The People wailed in shared agony, Iam and Osma among the loudest, at the nightmare of Johnson’s inimical deeds, of the bullet he fired through the heart of Universal One, of the suffering he personally thrust through the sacred heart of Pater.  Their efforts had repulsed his assault but had not atomized him, and he was again engaged in his despicable prosecution. 

Pater, his heart surely bleeding, alone did not keen at the name.  He simply shook his head, conveying his pain and heavy sadness.

“It is a sign my People, a portend of the end, when an antichrist like Harlan Johnson can sneak a minion into the core of God’s chosen People.  Soon seven blasts of the mighty trumpet with announce the end.  And we, my People, we among all the inhabitants of the earth, will rejoice.  We will rejoice.  Rejoice!  Rejoice!”

The People, the woman, and the Council jumping up, caught in Pater’s excitement, danced in their own tight circles, clapping and singing, “Rejoice!”

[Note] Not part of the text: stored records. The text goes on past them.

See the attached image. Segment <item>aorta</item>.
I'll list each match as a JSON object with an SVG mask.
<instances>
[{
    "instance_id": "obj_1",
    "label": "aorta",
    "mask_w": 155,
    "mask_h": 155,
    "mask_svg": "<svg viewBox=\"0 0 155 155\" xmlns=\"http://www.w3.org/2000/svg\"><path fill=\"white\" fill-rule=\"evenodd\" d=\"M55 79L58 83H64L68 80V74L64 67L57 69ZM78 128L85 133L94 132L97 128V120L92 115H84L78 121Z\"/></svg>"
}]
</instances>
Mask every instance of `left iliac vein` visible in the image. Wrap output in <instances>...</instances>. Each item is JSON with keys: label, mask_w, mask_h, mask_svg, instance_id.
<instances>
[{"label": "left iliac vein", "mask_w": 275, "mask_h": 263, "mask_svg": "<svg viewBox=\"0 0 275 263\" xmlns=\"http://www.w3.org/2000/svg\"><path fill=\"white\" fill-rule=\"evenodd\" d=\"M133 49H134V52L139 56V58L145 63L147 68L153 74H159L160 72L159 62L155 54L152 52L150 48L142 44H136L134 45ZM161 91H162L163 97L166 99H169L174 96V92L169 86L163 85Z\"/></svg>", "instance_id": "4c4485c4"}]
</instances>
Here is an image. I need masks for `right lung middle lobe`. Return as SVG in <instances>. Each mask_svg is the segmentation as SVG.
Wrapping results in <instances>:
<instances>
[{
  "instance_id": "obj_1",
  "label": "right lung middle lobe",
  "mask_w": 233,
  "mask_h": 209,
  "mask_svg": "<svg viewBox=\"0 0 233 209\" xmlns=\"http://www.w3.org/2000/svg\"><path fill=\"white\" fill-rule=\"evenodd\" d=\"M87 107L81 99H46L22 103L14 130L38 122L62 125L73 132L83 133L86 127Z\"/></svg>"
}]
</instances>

“I feel good, my People.  Bliss fills me.  It is excites my bones, my heart, my head.  Therefore, I say to the Swords:  Swords, show the serpent God’s mercy, the mercy he would bestow upon Lucifer himself.  Take the serpent away, and let all of us go to our beds, rest for tomorrow’s work, and dream of reuniting with our Father.”

At Pater’s command, the People dispersed.  Iam, following the crowd to the cabins, saw the Swords, when leaving preoccupied everybody, kick the serpent several times, then hoist it roughly and push it out of the living compound.  She thought it deserved worse and should count itself fortunate Pater and the People were merciful.

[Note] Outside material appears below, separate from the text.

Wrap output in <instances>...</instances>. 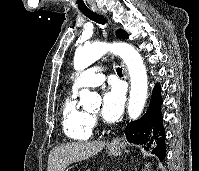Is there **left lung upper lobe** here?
Wrapping results in <instances>:
<instances>
[{"label": "left lung upper lobe", "mask_w": 199, "mask_h": 171, "mask_svg": "<svg viewBox=\"0 0 199 171\" xmlns=\"http://www.w3.org/2000/svg\"><path fill=\"white\" fill-rule=\"evenodd\" d=\"M116 35H117L118 38H123V39L128 38L127 33L124 30H121V29H119L116 32Z\"/></svg>", "instance_id": "1"}]
</instances>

Later, over the loudspeakers, Pater, as was his custom, signed on to pray a prayer with everybody and wish them a restful sleep, and added a preamble, “Tonight, my People, Harlan Johnson has done us a service.  Yes, he has, for he has made us even more alert, ever more alert for Trojan Horses.  The serpent who claimed to be the repentant husband was a Trojan Horse, for if its lies had reached our enemy, an army of terror would have responded to its hateful command and slaughtered us in our cabins.  Let us heed the lesson well, my People.  Pray with me.”

Iam prayed with her cabin mates and their voices and her voice and Pater’s voice over the loudspeakers raised a considerable din; and, yet, Iam thought she heard in the distance, in the east, away from Raisin City, deep in the fields, faint, almost too faint to register, seven pops, and, against her wish to believe it, she knew the apocalypse had arrived for at least one serpent who also was a man.

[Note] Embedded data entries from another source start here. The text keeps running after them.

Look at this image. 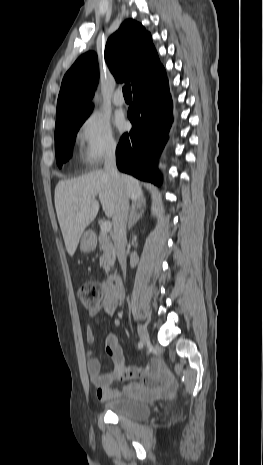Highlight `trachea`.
Instances as JSON below:
<instances>
[{
    "label": "trachea",
    "mask_w": 263,
    "mask_h": 465,
    "mask_svg": "<svg viewBox=\"0 0 263 465\" xmlns=\"http://www.w3.org/2000/svg\"><path fill=\"white\" fill-rule=\"evenodd\" d=\"M123 95L124 96H132L130 84H127V85H125L123 87Z\"/></svg>",
    "instance_id": "1"
}]
</instances>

Iam kicked the basket aside, crouched and frog-walked to the porch windows, and satisfied herself the yard was empty; the first wave had spent itself and she was safe for while. 

She stood and turned her attention to the basket, and saw it alone was sunny yellow; the sky had clouded and the day was pearl, fast fading to gray; and she saw God furious with those fixing to harm her.

Terrible retribution approaches, she thought.